▸ **WORK REQUEST**
Find the line that contains "Image resolution: width=373, height=2576.". Copy it and every line after it to the end of the material below, exactly, with no pictures.

▸ **RECORDS FOR PROCESSING**

-- Opening Marker --

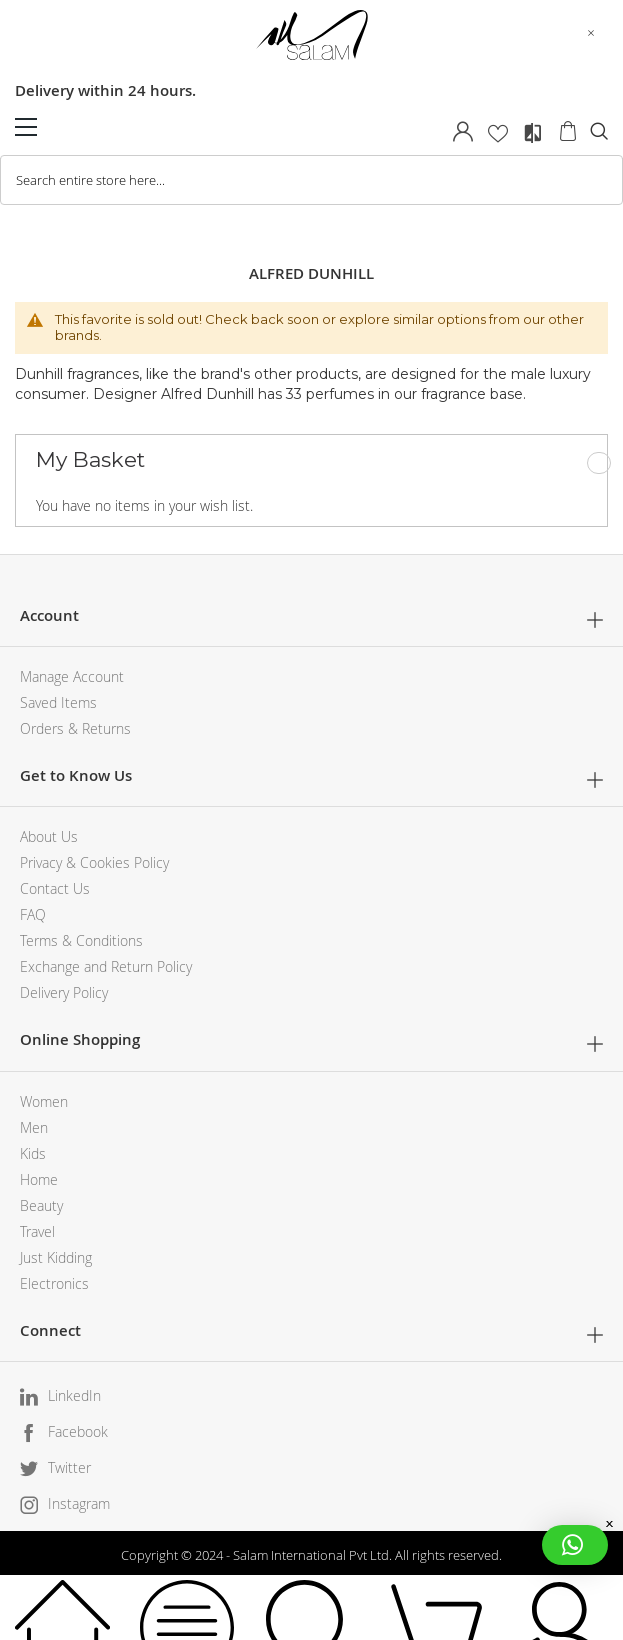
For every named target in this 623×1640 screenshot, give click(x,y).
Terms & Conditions (81, 940)
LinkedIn (74, 1395)
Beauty (41, 1205)
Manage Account (72, 676)
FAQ (33, 914)
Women (44, 1101)
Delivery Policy (64, 992)
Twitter (69, 1467)
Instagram (79, 1503)
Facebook (78, 1431)
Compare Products (533, 133)
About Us (49, 836)
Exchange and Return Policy (106, 966)
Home (39, 1179)
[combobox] (311, 180)
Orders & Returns (75, 728)
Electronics (54, 1283)
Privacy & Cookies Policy (94, 862)
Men (34, 1127)
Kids (33, 1153)
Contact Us (55, 888)
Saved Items (58, 702)
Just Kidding (56, 1257)
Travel (37, 1231)
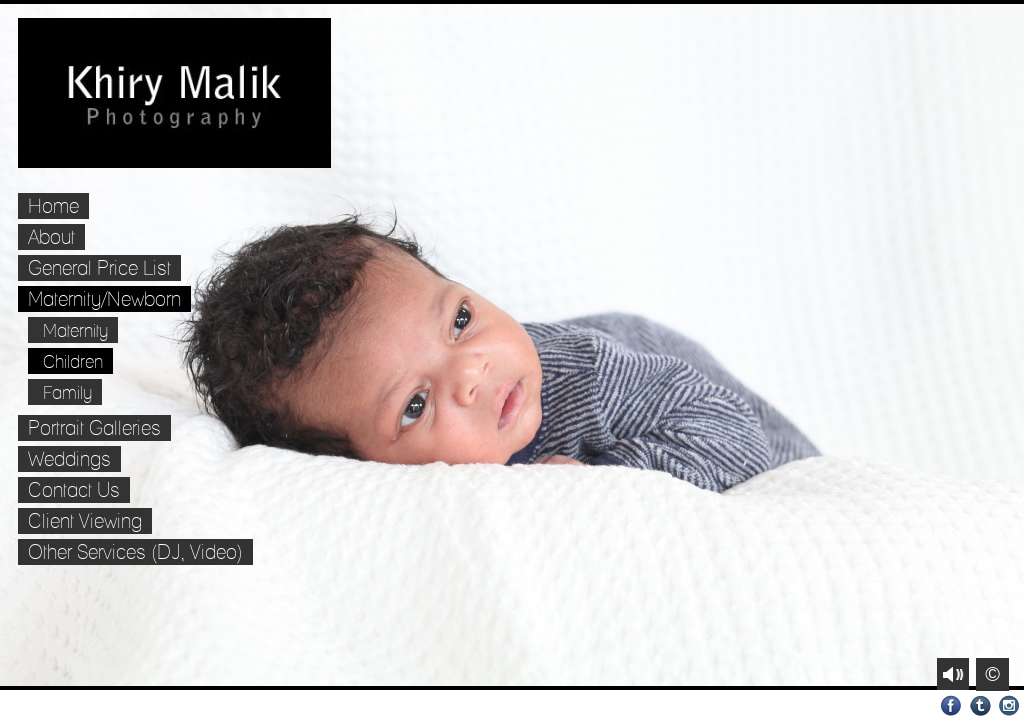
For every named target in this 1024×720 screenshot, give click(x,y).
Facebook (951, 705)
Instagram (1009, 705)
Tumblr (980, 705)
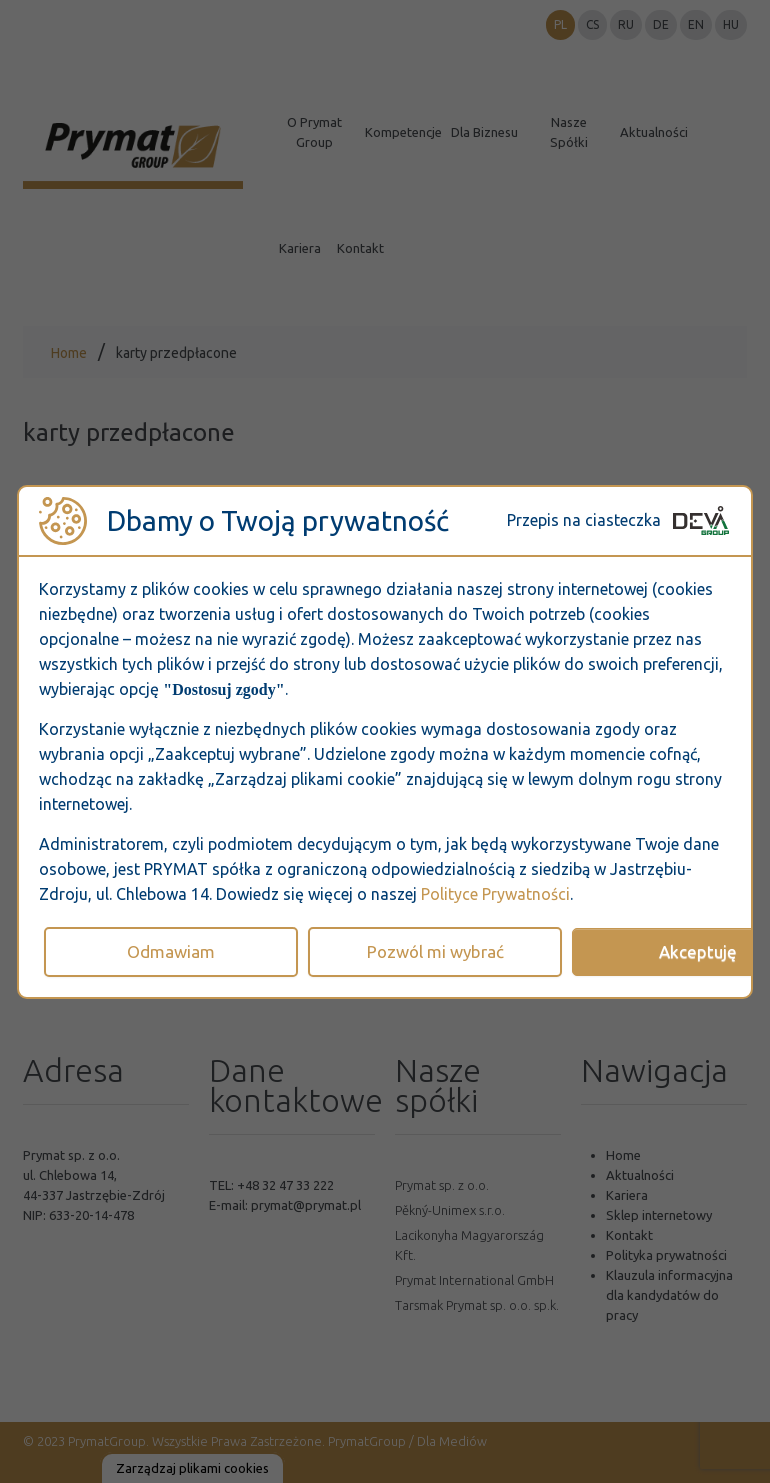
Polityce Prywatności (495, 894)
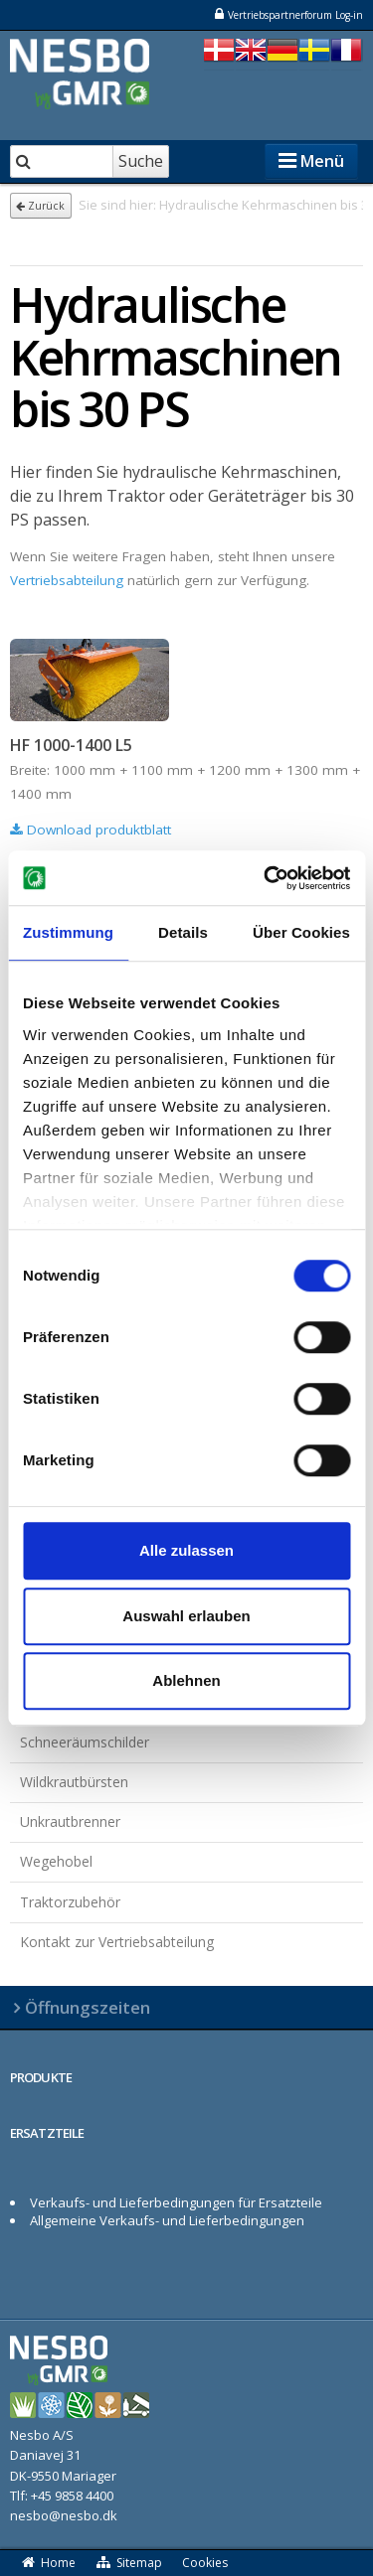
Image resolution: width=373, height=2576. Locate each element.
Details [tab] (183, 932)
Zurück (40, 206)
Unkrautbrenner (70, 1821)
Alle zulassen (186, 1550)
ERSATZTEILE (47, 2133)
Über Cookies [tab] (301, 932)
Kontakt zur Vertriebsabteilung (117, 1941)
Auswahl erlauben (186, 1615)
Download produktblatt (90, 829)
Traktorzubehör (70, 1902)
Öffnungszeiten (87, 2007)
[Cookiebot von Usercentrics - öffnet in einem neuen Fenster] (265, 878)
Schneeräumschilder (84, 1742)
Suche (140, 161)
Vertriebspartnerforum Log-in (288, 14)
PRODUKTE (41, 2077)
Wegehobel (56, 1861)
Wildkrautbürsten (74, 1781)
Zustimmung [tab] (68, 932)
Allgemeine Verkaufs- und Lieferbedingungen (167, 2220)
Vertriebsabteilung (66, 580)
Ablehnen (186, 1680)
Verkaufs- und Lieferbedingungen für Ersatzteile (176, 2202)
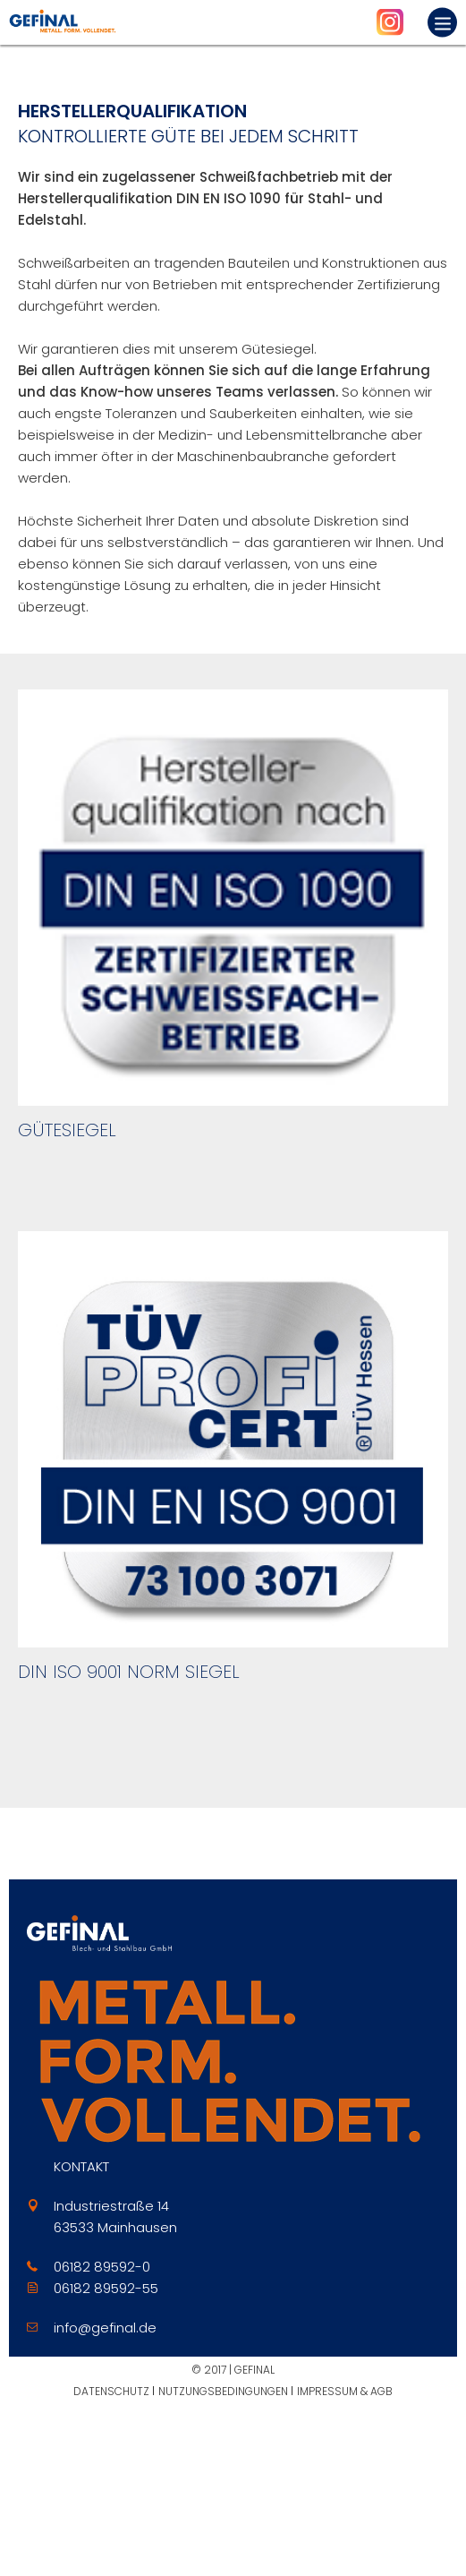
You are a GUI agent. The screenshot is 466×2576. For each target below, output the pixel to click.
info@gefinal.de (105, 2327)
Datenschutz (111, 2391)
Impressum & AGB (345, 2391)
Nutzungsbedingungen (223, 2391)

-- Closing Marker --

▸ **RESULT**
Image resolution: width=373, height=2576. Locate each element.
Details [tab] (183, 932)
Zurück (40, 206)
Unkrautbrenner (70, 1821)
Alle zulassen (186, 1550)
ERSATZTEILE (47, 2133)
Über Cookies [tab] (301, 932)
Kontakt zur Vertriebsabteilung (117, 1941)
Auswahl erlauben (186, 1615)
Download produktblatt (90, 829)
Traktorzubehör (70, 1902)
Öffnungszeiten (87, 2007)
[Cookiebot von Usercentrics - öffnet in einem neuen Fenster] (265, 878)
Schneeräumschilder (84, 1742)
Suche (140, 161)
Vertriebspartnerforum Log-in (288, 14)
PRODUKTE (41, 2077)
Wegehobel (56, 1861)
Wildkrautbürsten (74, 1781)
Zustimmung [tab] (68, 932)
Allgemeine Verkaufs- und Lieferbedingungen (167, 2220)
Vertriebsabteilung (66, 580)
Ablehnen (186, 1680)
Verkaufs- und Lieferbedingungen für Ersatzteile (176, 2202)
You are a GUI agent. The screenshot is 466×2576. For each target below, output the pixel to click.
info@gefinal.de (105, 2327)
Datenschutz (111, 2391)
Impressum & AGB (345, 2391)
Nutzungsbedingungen (223, 2391)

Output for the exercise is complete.